Well a recent article by David Roche has got me thinking especially as my will and work have sent me into a bit of a spiral of not getting in enough miles to even run a 5k.


This as you can imagine is more than a little humbling.  I know I am not a spring chicken (apparent by the fact I even use that saying), but now we are just talking will power.  Something I have been dreadfully lacking (see last couple of races for examples.)  

I have decided I need to push harder at work and at play.  I can't let the family down either so this has to be a balance.  I feel like I work best when I have a plan.  Right now it is to stay fit, not gain too much weight over the holiday (failing).  I have put in for two lotteries at the moment, Western States and Hardrock I have somewhere between a slim and none chance to get in, but I don't want to make plans without knowing.  
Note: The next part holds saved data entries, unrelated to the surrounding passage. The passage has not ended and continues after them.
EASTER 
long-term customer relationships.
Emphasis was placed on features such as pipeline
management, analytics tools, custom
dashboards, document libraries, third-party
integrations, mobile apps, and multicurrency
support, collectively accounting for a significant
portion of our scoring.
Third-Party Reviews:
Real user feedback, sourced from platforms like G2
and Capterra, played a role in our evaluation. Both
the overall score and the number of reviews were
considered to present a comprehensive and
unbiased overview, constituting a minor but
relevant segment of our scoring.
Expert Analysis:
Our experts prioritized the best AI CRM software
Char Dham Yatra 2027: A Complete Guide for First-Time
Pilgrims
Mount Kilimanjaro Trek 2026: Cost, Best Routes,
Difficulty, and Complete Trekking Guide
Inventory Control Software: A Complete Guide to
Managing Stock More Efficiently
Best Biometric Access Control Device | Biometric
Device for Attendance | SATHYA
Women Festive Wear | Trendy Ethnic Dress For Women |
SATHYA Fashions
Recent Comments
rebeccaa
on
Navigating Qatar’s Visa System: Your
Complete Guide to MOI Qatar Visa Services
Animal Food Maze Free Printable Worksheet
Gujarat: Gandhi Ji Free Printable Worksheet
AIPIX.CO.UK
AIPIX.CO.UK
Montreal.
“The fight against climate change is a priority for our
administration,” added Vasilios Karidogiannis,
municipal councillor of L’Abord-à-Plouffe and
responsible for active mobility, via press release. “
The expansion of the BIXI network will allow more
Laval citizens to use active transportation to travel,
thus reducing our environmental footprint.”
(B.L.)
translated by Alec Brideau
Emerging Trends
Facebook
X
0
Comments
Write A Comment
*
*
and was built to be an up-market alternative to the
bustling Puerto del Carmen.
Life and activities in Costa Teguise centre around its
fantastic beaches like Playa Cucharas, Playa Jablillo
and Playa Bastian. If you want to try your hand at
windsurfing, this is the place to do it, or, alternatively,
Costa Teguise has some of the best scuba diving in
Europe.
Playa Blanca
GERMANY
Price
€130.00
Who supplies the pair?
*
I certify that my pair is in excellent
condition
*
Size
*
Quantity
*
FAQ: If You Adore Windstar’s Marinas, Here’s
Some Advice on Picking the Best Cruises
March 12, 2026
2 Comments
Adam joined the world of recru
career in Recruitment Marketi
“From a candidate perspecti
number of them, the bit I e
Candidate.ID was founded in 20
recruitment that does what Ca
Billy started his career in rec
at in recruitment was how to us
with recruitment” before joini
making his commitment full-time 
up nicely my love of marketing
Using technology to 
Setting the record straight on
Getting into either of those would need to be a complete game change (but shouldn't I be treating anything like that?)  My family would hate me, because now the chances of getting into them are getting slimmer and slimmer so I don't know how many times I would have a chance to do them.

I am thinking if I don't get into either that I will sign up for the Bear again.  I was thinking that I would do Pine to Palm, but that isn't a HR qualifier anymore.  And while I know that HR is over my paygrade, I feel like I want to try it so I will keep my qualifiers current.

So what is the meaning of all of this.  I am just sad and slow but I need to be ok and not ok with that all at the same time.